Last week I met Emma Kiselyova, Executive Director of the UNESCO Chair in E-Learning at the Open University of Catalonia. Somehow we got talking about the historical reenactments Marion Jensen and others have been doing at TwHistory.com. Today I am thrilled that we have been invited to present the project at the 6th Annual International Seminar of UNESCO Chair in E-Learning next month in Barcelona. The focus of the seminar this year will be Open Social Learning, and I think TwHistory will provide a nice example of what can be done with relatively simple, social tools. Here is the proposal:
Tom Caswell and Marion Jensen
The TwHistory project began in early 2009 with the first Twitter reenactment of the Battle of Gettysburg over a period of several weeks. While history is considered a boring subject by some, others find a great deal of satisfaction in reenacting important moments in history, dressing in old uniforms and marching on preserved battlefields. TwHistory is based on the idea that historical reenactments can take place online and have the same positive effects for volunteer participants and virtual onlookers.
Twitter provides all the necessary elements for a recreating a historical event: actors, communication, and relationships.

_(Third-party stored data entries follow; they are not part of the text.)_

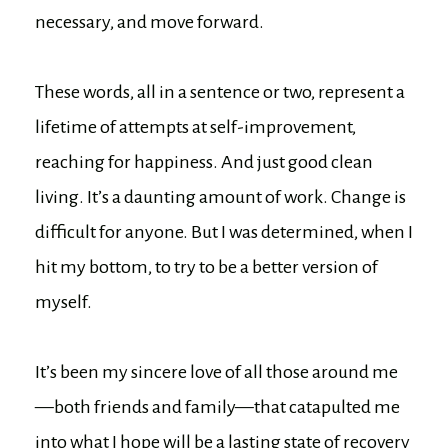
necessary, and move forward.
These words, all in a sentence or two, represent a
lifetime of attempts at self-improvement,
reaching for happiness. And just good clean
living. It’s a daunting amount of work. Change is
difficult for anyone. But I was determined, when I
hit my bottom, to try to be a better version of
myself.
It’s been my sincere love of all those around me
—both friends and family—that catapulted me
into what I hope will be a lasting state of recovery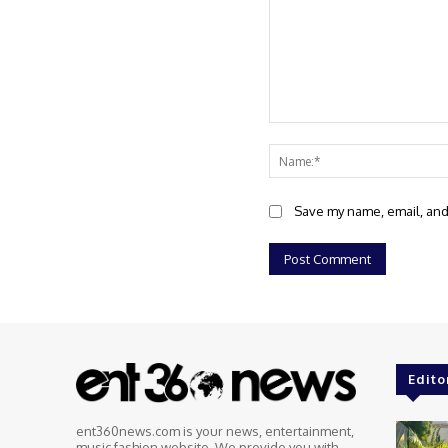
Comment:
Save my name, email, and 
Edito
ent360news.com is your news, entertainment,
music fashion website. We provide you with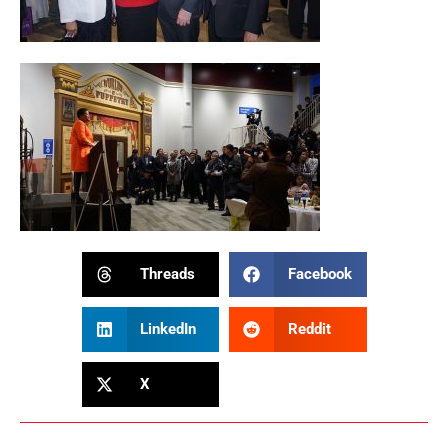
Threads
Facebook
LinkedIn
Reddit
X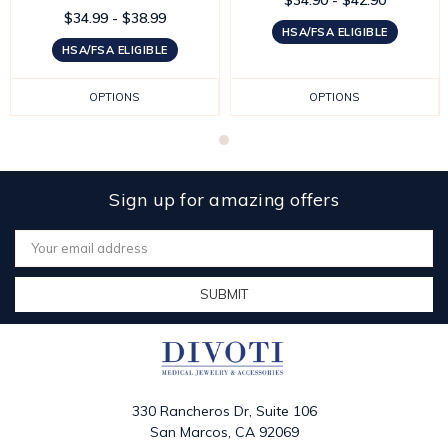
$34.99 - $38.99
HSA/FSA ELIGIBLE
HSA/FSA ELIGIBLE
OPTIONS
OPTIONS
Sign up for amazing offers
Email
Address
330 Rancheros Dr, Suite 106
San Marcos, CA 92069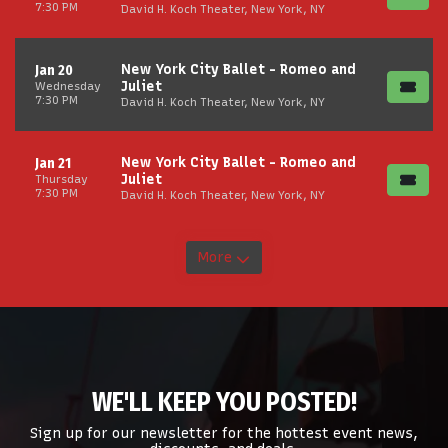
7:30 PM
David H. Koch Theater, New York, NY
New York City Ballet - Romeo and
Jan 20
Juliet
Wednesday
7:30 PM
David H. Koch Theater, New York, NY
New York City Ballet - Romeo and
Jan 21
Juliet
Thursday
7:30 PM
David H. Koch Theater, New York, NY
More
WE'LL KEEP YOU POSTED!
Sign up for our newsletter for the hottest event news,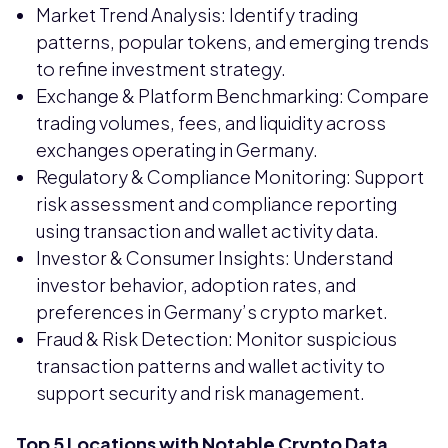
Market Trend Analysis: Identify trading
patterns, popular tokens, and emerging trends
to refine investment strategy.
Exchange & Platform Benchmarking: Compare
trading volumes, fees, and liquidity across
exchanges operating in Germany.
Regulatory & Compliance Monitoring: Support
risk assessment and compliance reporting
using transaction and wallet activity data.
Investor & Consumer Insights: Understand
investor behavior, adoption rates, and
preferences in Germany’s crypto market.
Fraud & Risk Detection: Monitor suspicious
transaction patterns and wallet activity to
support security and risk management.
Top 5 Locations with Notable Crypto Data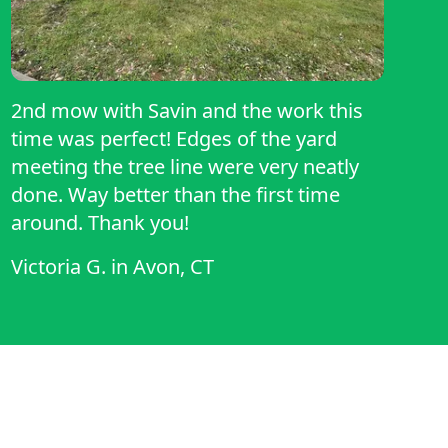
2nd mow with Savin and the work this
time was perfect! Edges of the yard
meeting the tree line were very neatly
done. Way better than the first time
around. Thank you!
Victoria G.
in
Avon, CT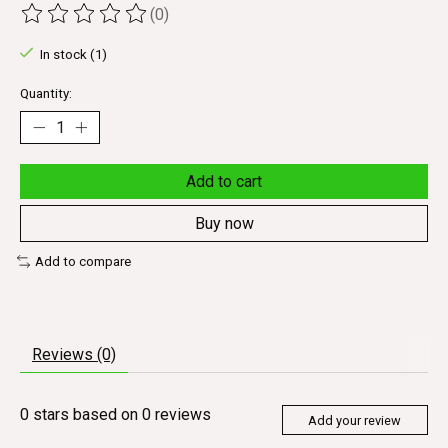
(0)
The rating of this product is
0
out of 5
In stock (1)
Quantity:
Add to cart
Buy now
Add to compare
Reviews (0)
0
stars based on
0
reviews
Add your review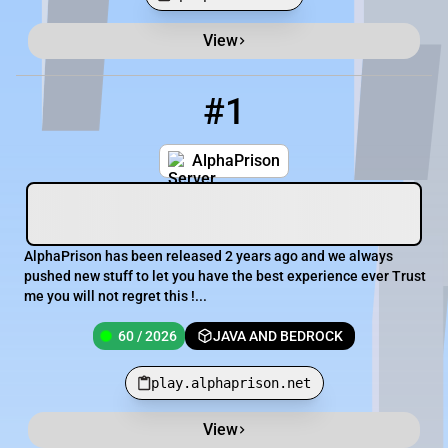
View
Minecraft Server List
Rank
Players
IP Address
#1
1
60 / 2026
play.alphaprison.net
AlphaPrison
AlphaPrison has been released 2 years ago and we always
pushed new stuff to let you have the best experience ever Trust
me you will not regret this !...
60 / 2026
JAVA AND BEDROCK
play.alphaprison.net
View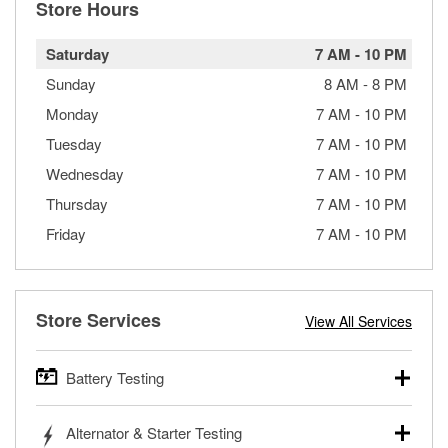
Store Hours
Saturday
7 AM
-
10 PM
Sunday
8 AM
-
8 PM
Monday
7 AM
-
10 PM
Tuesday
7 AM
-
10 PM
Wednesday
7 AM
-
10 PM
Thursday
7 AM
-
10 PM
Friday
7 AM
-
10 PM
Store Services
View All Services
Battery Testing
O’Reilly Auto Parts offers free battery testing for cars,
Alternator & Starter Testing
trucks, SUVs, commercial and heavy-duty vehicles, and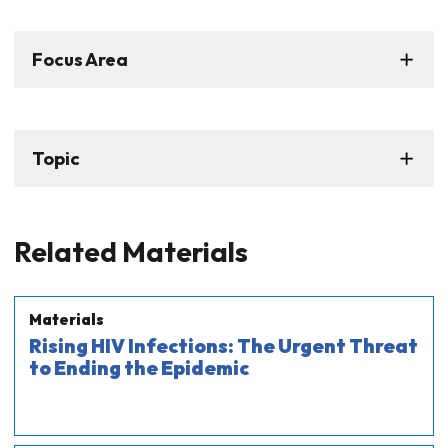
Focus Area
Topic
Related Materials
Materials
Rising HIV Infections: The Urgent Threat
to Ending the Epidemic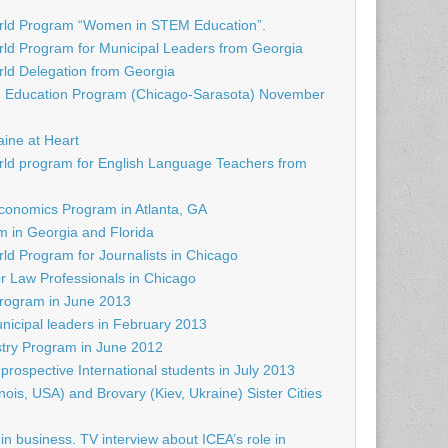
rld Program “Women in STEM Education”.
ld Program for Municipal Leaders from Georgia
d Delegation from Georgia
e Education Program (Chicago-Sarasota) November
raine at Heart
ld program for English Language Teachers from
conomics Program in Atlanta, GA
 in Georgia and Florida
d Program for Journalists in Chicago
r Law Professionals in Chicago
rogram in June 2013
nicipal leaders in February 2013
try Program in June 2012
prospective International students in July 2013
nois, USA) and Brovary (Kiev, Ukraine) Sister Cities
in business. TV interview about ICEA’s role in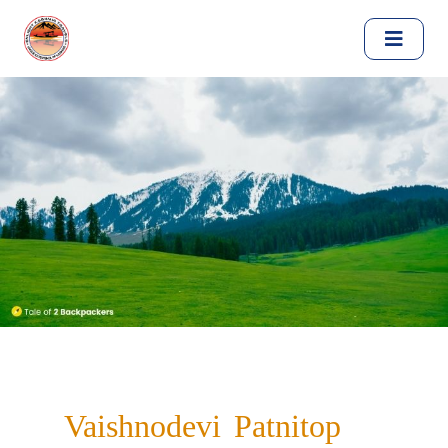
Vaishnodevi Patnitop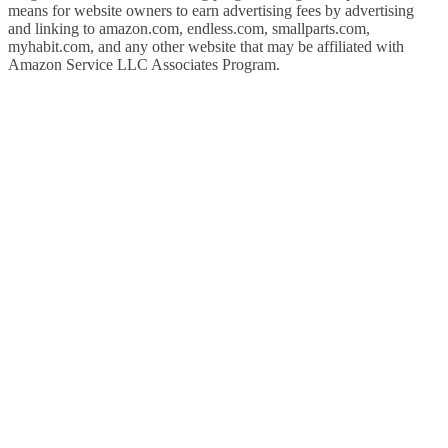
means for website owners to earn advertising fees by advertising
and linking to amazon.com, endless.com, smallparts.com,
myhabit.com, and any other website that may be affiliated with
Amazon Service LLC Associates Program.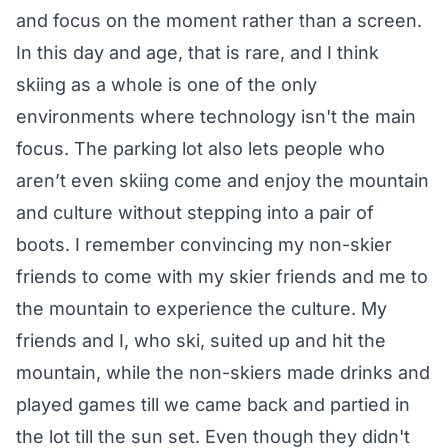
and focus on the moment rather than a screen.
In this day and age, that is rare, and I think
skiing as a whole is one of the only
environments where technology isn't the main
focus. The parking lot also lets people who
aren’t even skiing come and enjoy the mountain
and culture without stepping into a pair of
boots. I remember convincing my non-skier
friends to come with my skier friends and me to
the mountain to experience the culture. My
friends and I, who ski, suited up and hit the
mountain, while the non-skiers made drinks and
played games till we came back and partied in
the lot till the sun set. Even though they didn't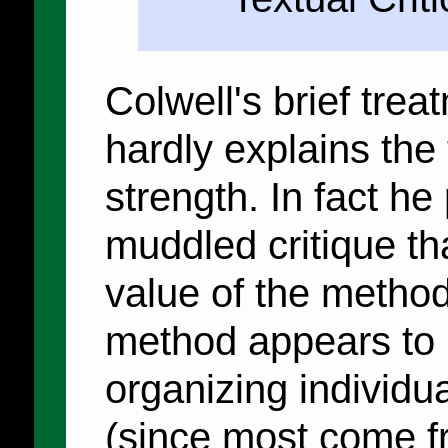
Colwell's brief tre
hardly explains the 
strength. In fact he
muddled critique th
value of the metho
method appears to h
organizing individu
(since most come f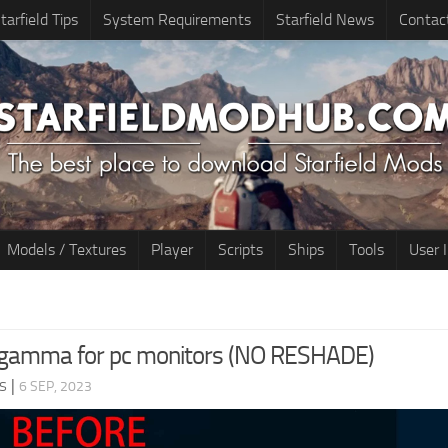
tarfield Tips
System Requirements
Starfield News
Contac
Models / Textures
Player
Scripts
Ships
Tools
User 
 gamma for pc monitors (NO RESHADE)
s
|
6 SEP, 2023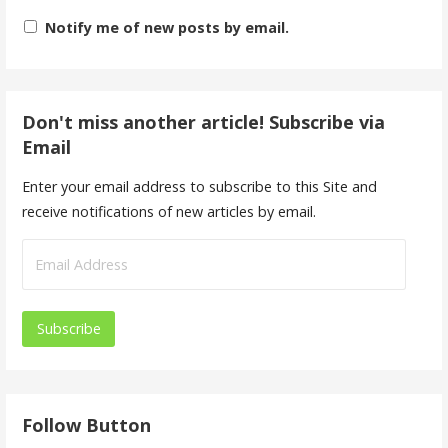
Notify me of new posts by email.
Don't miss another article! Subscribe via
Email
Enter your email address to subscribe to this Site and
receive notifications of new articles by email.
E
m
a
i
l
A
d
Follow Button
d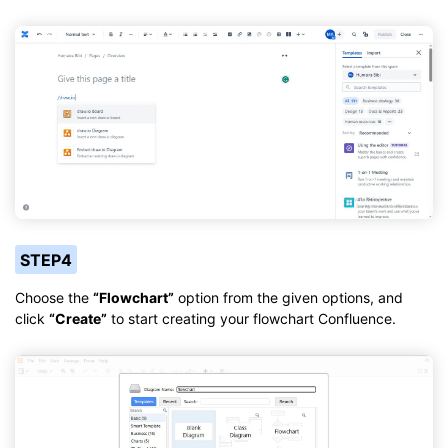
STEP4
Choose the
“Flowchart”
option from the given options, and
click
“Create”
to start creating your flowchart Confluence.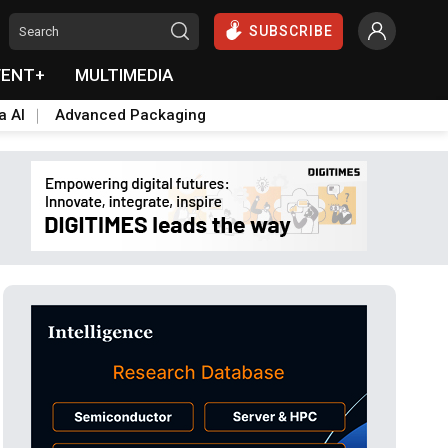
SUBSCRIBE
VENT+
MULTIMEDIA
a AI
Advanced Packaging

Followers of Twitter reenactments get updates in real-time as the characters of a particular historical event communicate, or “tweet” about what is happening. Each historical character has a Twitter account with a username that conveys who the character is. The content is researched beforehand and entered into a shared spreadsheet to be reviewed by the project leader. This ensures that volunteers have written appropriate tweets that work well together with the other Twitter characters. Tweets must be 140 characters or less, so abbreviations are often used. Once the length has been checked, the tweets are scheduled with a timer program so they are sent at a specific time. The idea is to match the date and time of the events as closely as possible so that the tweets are an authentic reenactment. All this is organized in an online group and carried out by volunteers.
In any historical reenactment it is often the actors who get the most benefit, and this is no different with Twitter. And just like traditional reenactments, TwHistory projects have the potential to draw a large audience. Part of the fun is the contrast brought by the medium. It is hard to think of General Custer texting a tweet at the Battle of Little Bighorn without smiling. Spectating Twitter followers often retweet favorite messages, drawing additional followers to the reenactment. Interest has grown steadily, attracting historians and hobbyists alike. The project also attracted the attention of the Lyndon B. Johnson Presidential Library, interested in its value for outreach efforts. The TwHistory model is also being used to teach part of a Cold War History class at a high school in Missouri.
Research is needed to understand what effects historical reenactments using Twitter could have on student engagement and learning, but anecdotal evidence point to positive outcomes. Open social learning may be a challenge to harness or control in a formal learning environment, but it is an area that is highly relevant today and should be explored.